The $4$th value (the middle) is $5$.
Answer: $5$
Marks
✔1Orders the list
✔1Median $=5$
3The mean of $5$ numbers is $11$. The mean of a different $3$ numbers is $19$. Work out the mean of all $8$ numbers.[3]
Model solution
First total $=11\times5=55$.
Second total $=19\times3=57$.
Overall mean $=\dfrac{55+57}{8}=\dfrac{112}{8}=14$.
Answer: $14$
Marks
✔1Totals $55$ and $57$
✔1Sum $=112$ over $8$
✔1$=14$
4The table shows goals scored in some matches: $0$ goals in $4$ matches, $1$ in $6$, $2$ in $3$, $3$ in $2$. Work out the mean number of goals per match.[3]
Model solution
Total goals $=0(4)+1(6)+2(3)+3(2)=0+6+6+6=18$.
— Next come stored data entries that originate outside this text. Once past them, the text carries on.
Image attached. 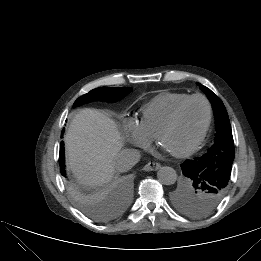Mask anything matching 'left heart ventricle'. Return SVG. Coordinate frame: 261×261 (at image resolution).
Returning a JSON list of instances; mask_svg holds the SVG:
<instances>
[{
	"mask_svg": "<svg viewBox=\"0 0 261 261\" xmlns=\"http://www.w3.org/2000/svg\"><path fill=\"white\" fill-rule=\"evenodd\" d=\"M206 118V104L199 99L190 101L182 109L175 125L162 137L161 145L171 152L188 147L201 133Z\"/></svg>",
	"mask_w": 261,
	"mask_h": 261,
	"instance_id": "b2bd125f",
	"label": "left heart ventricle"
}]
</instances>
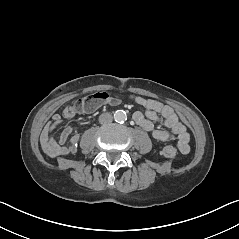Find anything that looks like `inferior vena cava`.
<instances>
[{
    "label": "inferior vena cava",
    "instance_id": "1",
    "mask_svg": "<svg viewBox=\"0 0 239 239\" xmlns=\"http://www.w3.org/2000/svg\"><path fill=\"white\" fill-rule=\"evenodd\" d=\"M113 120L112 115L110 113H102L99 116V123L100 124H109Z\"/></svg>",
    "mask_w": 239,
    "mask_h": 239
}]
</instances>
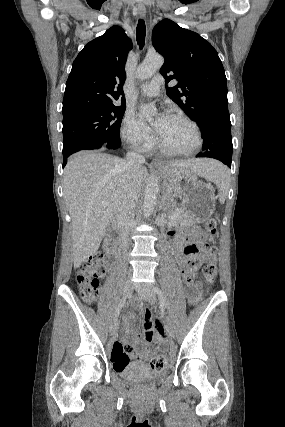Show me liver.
<instances>
[{
    "label": "liver",
    "instance_id": "obj_1",
    "mask_svg": "<svg viewBox=\"0 0 285 427\" xmlns=\"http://www.w3.org/2000/svg\"><path fill=\"white\" fill-rule=\"evenodd\" d=\"M125 160L100 152H86L71 159L64 169L63 195L71 217L72 251L77 268L99 248L106 228L126 190L137 191L147 176L142 166L127 176ZM218 162L188 159L167 163L176 168H189L208 179ZM105 202H107L105 204Z\"/></svg>",
    "mask_w": 285,
    "mask_h": 427
}]
</instances>
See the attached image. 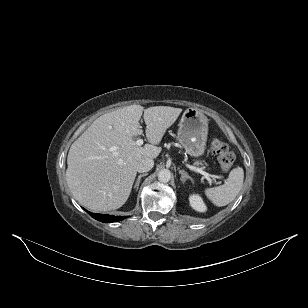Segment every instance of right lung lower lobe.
<instances>
[{"label": "right lung lower lobe", "instance_id": "98d812e1", "mask_svg": "<svg viewBox=\"0 0 308 308\" xmlns=\"http://www.w3.org/2000/svg\"><path fill=\"white\" fill-rule=\"evenodd\" d=\"M85 210V209H84ZM88 212V211H87ZM89 214L96 220L101 221V222H116V221H120L122 219H125L126 217H121V216H111V215H103V214H93L90 213Z\"/></svg>", "mask_w": 308, "mask_h": 308}]
</instances>
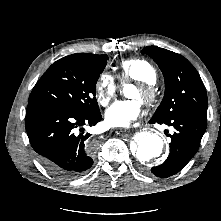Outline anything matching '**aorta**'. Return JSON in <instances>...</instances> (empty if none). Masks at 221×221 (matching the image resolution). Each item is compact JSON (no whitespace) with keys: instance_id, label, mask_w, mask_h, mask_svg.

Total matches $=4+6+3+2=15$.
Mean $=\dfrac{18}{15}=1.2$.
Answer: $1.2$
Marks
✔1Total goals $=18$
✔1Total matches $=15$
✔1$=1.2$
5A list of five numbers has mode $6$ and mean $6$. Four of the numbers are $6,\ 6,\ 9$ and $4$. Work out the fifth number.[3]
Model solution
Total $=6\times5=30$.
Known four add to $6+6+9+4=25$.
Fifth $=30-25=5$ (and $6$ is still the most common, so the mode is $6$).